**LISTED RECORDS**
-=-=-=-=-

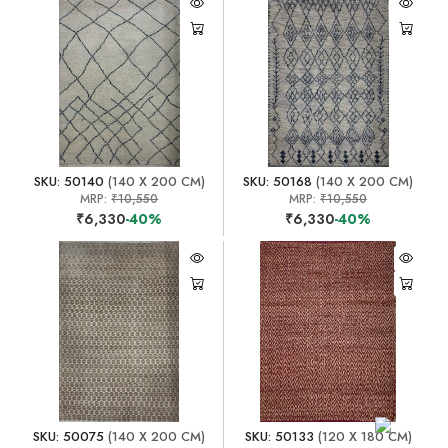
SKU: 50140
(140 X 200 CM)
SKU: 50168
(140 X 200 CM)
MRP:
₹10,550
MRP:
₹10,550
₹6,330
-40%
₹6,330
-40%
SKU: 50075
(140 X 200 CM)
SKU: 50133
(120 X 180 CM)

-=-=-=-=-

**WHAT YOU ARE ASKED TO DO**
Once the images are dropped, set down the remaining material word for word.

**TASK SOLUTION**
SKU: 50140
(140 X 200 CM)
SKU: 50168
(140 X 200 CM)
MRP:
₹10,550
MRP:
₹10,550
₹6,330
-40%
₹6,330
-40%
SKU: 50075
(140 X 200 CM)
SKU: 50133
(120 X 180 CM)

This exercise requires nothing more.